Again the voice of the interpreter recited further lines from the Greek poem:

“Hither, come hither and hearken awhile, Odysseus, far-famed king! No sailor ever has passed this way but has paused to hear us sing. Our song is sweeter than honey, and he that can hear it knows What he never has learnt from another, and has joy before he goes; We know what the heroes bore at Troy in the ten long years of strife We know what happens in all the world, and the secret things of life.”

A thrill of appreciation and sympathy stirred the larger portion of the audience at the outset of the next tableau.

Strangers, slightly puzzled to guess the cause, found that a few hurried words made the situation clearer.

Odysseus has sailed from Crete and comes at last to his own land.

No change of scenery was possible. The hearers learned from the recitation that he had reached the island of Ithaca. Here his ship was moored in a haven between two steep headlands near a shadowy cave, where the water-fairies come to look after their bees and weave their sea-blue garments on the hanging looms.

Odysseus, knowing not that he has reached his home at last, walks up the steep incline from the shore. Here he meets the Goddess of wisdom, Pallas Athena.
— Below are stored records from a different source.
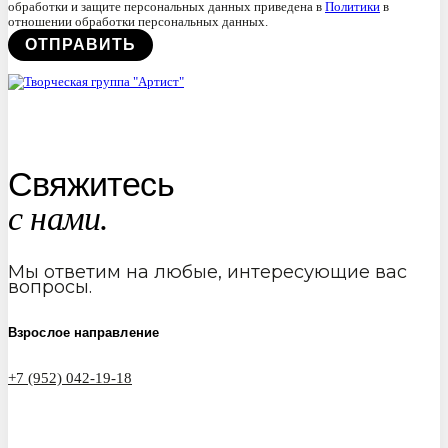
обработки и защите персональных данных приведена в
Политики
в
отношении обработки персональных данных.
Свяжитесь
с нами.
Мы ответим на любые, интересующие вас
вопросы.
Взрослое направление
+7 (952) 042-19-18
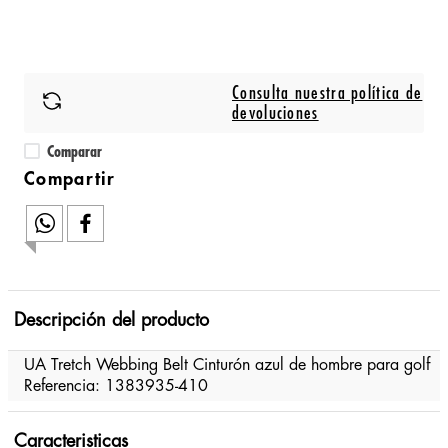
Consulta nuestra política de
devoluciones
Comparar
Descripción del producto
UA Tretch Webbing Belt Cinturón azul de hombre para golf
Referencia: 1383935-410
Caracteristicas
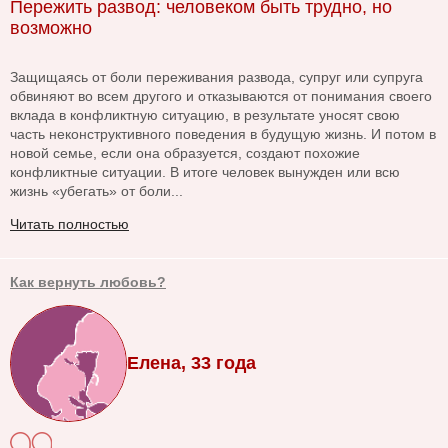
Пережить развод: человеком быть трудно, но
возможно
Защищаясь от боли переживания развода, супруг или супруга
обвиняют во всем другого и отказываются от понимания своего
вклада в конфликтную ситуацию, в результате уносят свою
часть неконструктивного поведения в будущую жизнь. И потом в
новой семье, если она образуется, создают похожие
конфликтные ситуации. В итоге человек вынужден или всю
жизнь «убегать» от боли...
Читать полностью
Как вернуть любовь?
Елена, 33 года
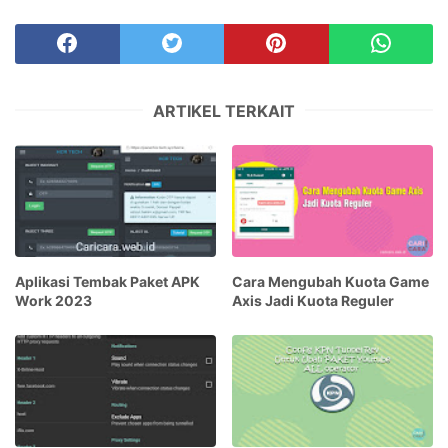
ARTIKEL TERKAIT
Aplikasi Tembak Paket APK
Cara Mengubah Kuota Game
Work 2023
Axis Jadi Kuota Reguler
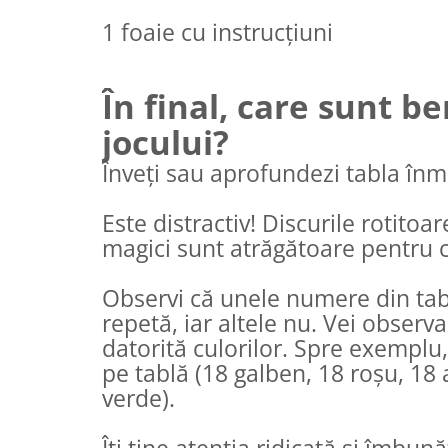
1 foaie cu instrucțiuni
În final, care sunt be
jocului?
Înveți sau aprofundezi tabla înmu
Este distractiv! Discurile rotitoar
magici sunt atrăgătoare pentru c
Observi că unele numere din tabl
repetă, iar altele nu. Vei observa
datorită culorilor. Spre exemplu,
pe tablă (18 galben, 18 roșu, 18 
verde).
Îți ține atenția ridicată și îmbu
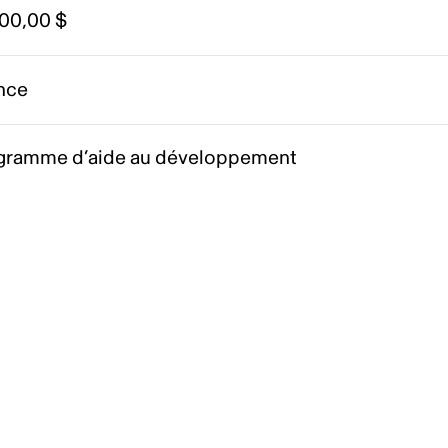
000,00 $
nce
gramme d’aide au développement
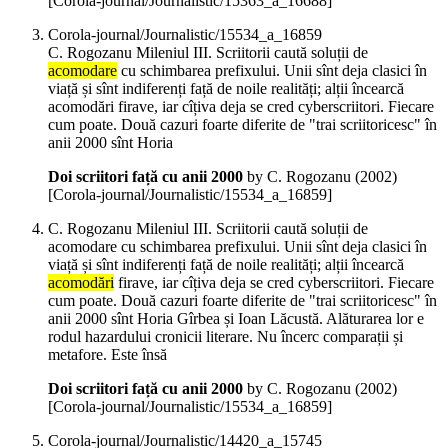
[Corola-journal/Journalistic/15363_a_16688]
Corola-journal/Journalistic/15534_a_16859
C. Rogozanu Mileniul III. Scriitorii caută soluții de
acomodare
cu schimbarea prefixului. Unii sînt deja clasici în
viață și sînt indiferenți față de noile realități; alții încearcă
acomodări firave, iar cîțiva deja se cred cyberscriitori. Fiecare
cum poate. Două cazuri foarte diferite de "trai scriitoricesc" în
anii 2000 sînt Horia
Doi scriitori față cu anii 2000
by C. Rogozanu (
2002
)
[Corola-journal/Journalistic/15534_a_16859]
C. Rogozanu Mileniul III. Scriitorii caută soluții de
acomodare cu schimbarea prefixului. Unii sînt deja clasici în
viață și sînt indiferenți față de noile realități; alții încearcă
acomodări
firave, iar cîțiva deja se cred cyberscriitori. Fiecare
cum poate. Două cazuri foarte diferite de "trai scriitoricesc" în
anii 2000 sînt Horia Gîrbea și Ioan Lăcustă. Alăturarea lor e
rodul hazardului cronicii literare. Nu încerc comparații și
metafore. Este însă
Doi scriitori față cu anii 2000
by C. Rogozanu (
2002
)
[Corola-journal/Journalistic/15534_a_16859]
Corola-journal/Journalistic/14420_a_15745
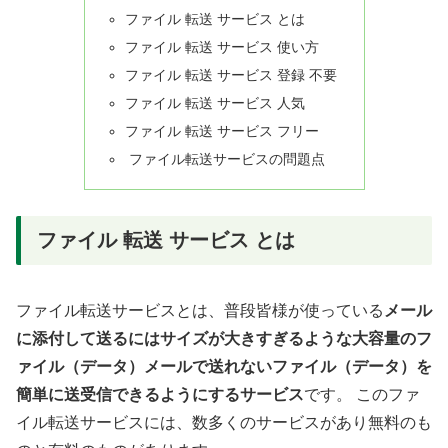
ファイル 転送 サービス とは
ファイル 転送 サービス 使い方
ファイル 転送 サービス 登録 不要
ファイル 転送 サービス 人気
ファイル 転送 サービス フリー
ファイル転送サービスの問題点
ファイル 転送 サービス とは
ファイル転送サービスとは、普段皆様が使っている
メール
に添付して送るにはサイズが大きすぎるような大容量のフ
ァイル（データ）メールで送れないファイル（データ）を
簡単に送受信できるようにするサービス
です。 このファ
イル転送サービスには、数多くのサービスがあり無料のも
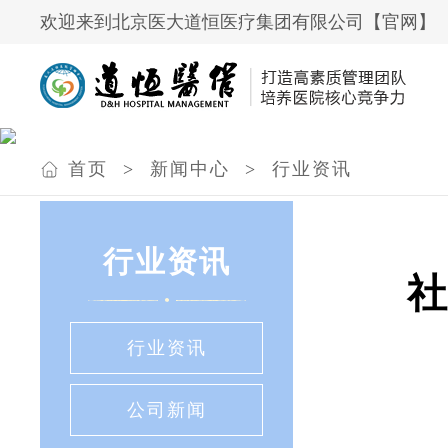
欢迎来到北京医大道恒医疗集团有限公司【官网】
首页
>
新闻中心
>
行业资讯
行业资讯
行业资讯
公司新闻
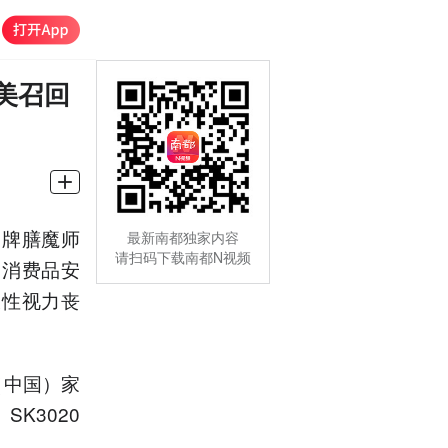
美召回
品牌膳魔师
最新南都独家内容
请扫码下载南都N视频
国消费品安
久性视力丧
（中国）家
SK3020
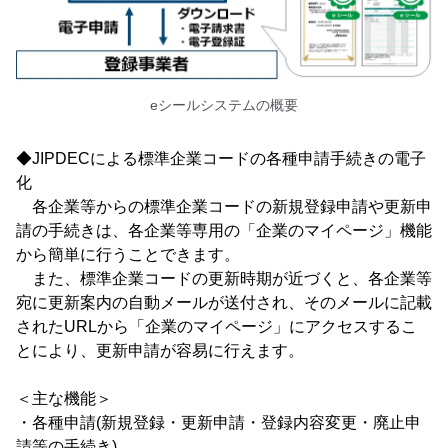
eシールシステムの概要
◆JIPDECによる標準企業コードの各種申請手続きの電子
化
各企業等からの標準企業コードの新規登録申請や更新申
請の手続きは、各企業等専用の「企業のマイページ」機能
から簡単に行うことできます。
また、標準企業コードの更新時期が近づくと、各企業等
宛に更新案内の自動メールが送付され、そのメールに記載
されたURLから「企業のマイページ」にアクセスするこ
とにより、更新申請が容易に行えます。
＜主な機能＞
・各種申請(新規登録・更新申請・登録内容変更・廃止申
請等の手続き)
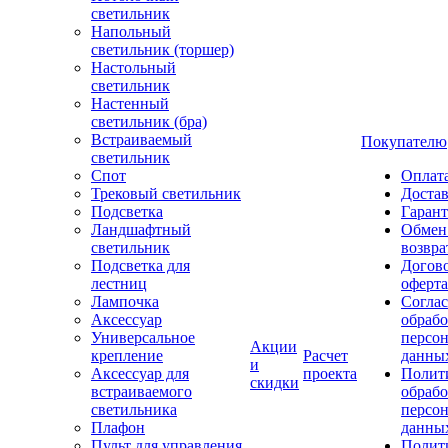
светильник
Напольный
светильник (торшер)
Настольный
светильник
Настенный
светильник (бра)
Встраиваемый
Покупателю
светильник
Спот
Оплат
Трековый светильник
Доста
Подсветка
Гаран
Ландшафтный
Обмен
светильник
возвра
Подсветка для
Догов
лестниц
оферта
Лампочка
Соглас
Аксессуар
обрабо
Универсальное
персо
Акции
крепление
Расчет
данны
и
Аксессуар для
проекта
Полит
скидки
встраиваемого
обраб
светильника
персо
Плафон
данны
Пульт для управления
Полит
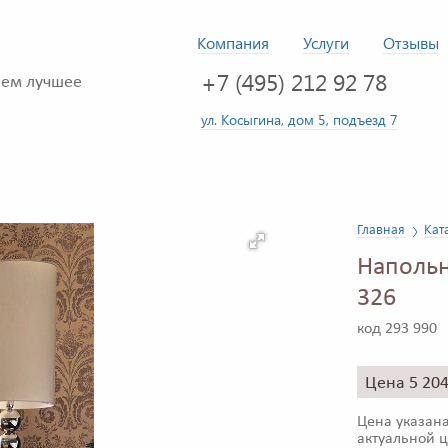
Компания
Услуги
Отзывы
+7 (495) 212 92 78
ем лучшее
ул. Косыгина, дом 5, подъезд 7
Главная
Кат
Напольн
326
код 293 990
Цена 5 20
Цена указана
актуальной ц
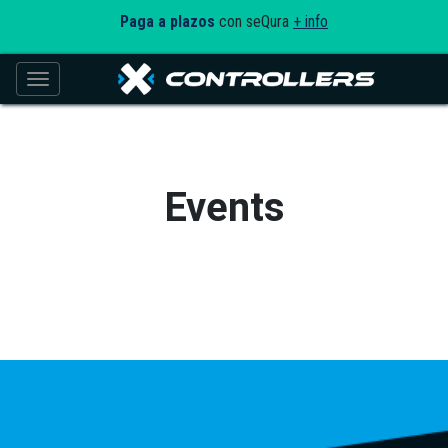
Paga a plazos
con seQura
+ info
Toggle navigation
Events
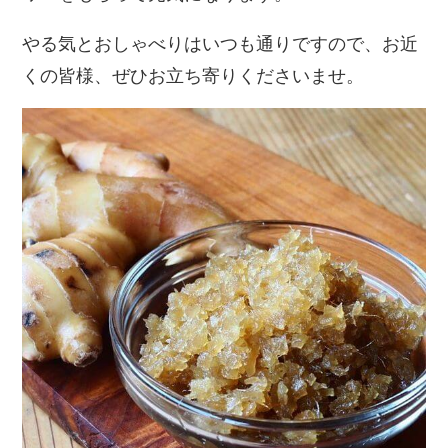
やる気とおしゃべりはいつも通りですので、お近
くの皆様、ぜひお立ち寄りくださいませ。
Contrary to her own judgment Katherine Moore had agreed finally to represent Athena; in spite of the difficulties to be surmounted not to have accepted would have been too ungracious.

From beyond in the grove of trees the Goddess advances. She is seated in a chariot drawn by four children. The children wore costumes of white, short skirts to their knees and sandals on their feet.

The Goddess herself was clad in white with a wreath of green leaves about her hair. Had the audience been closer she would have appeared a pale and fragile Goddess with wide gray eyes set in a delicate, bravely smiling face. For the old-time Kara had been doing her best to return these days in order to cast no gloom upon the pleasure of her friends.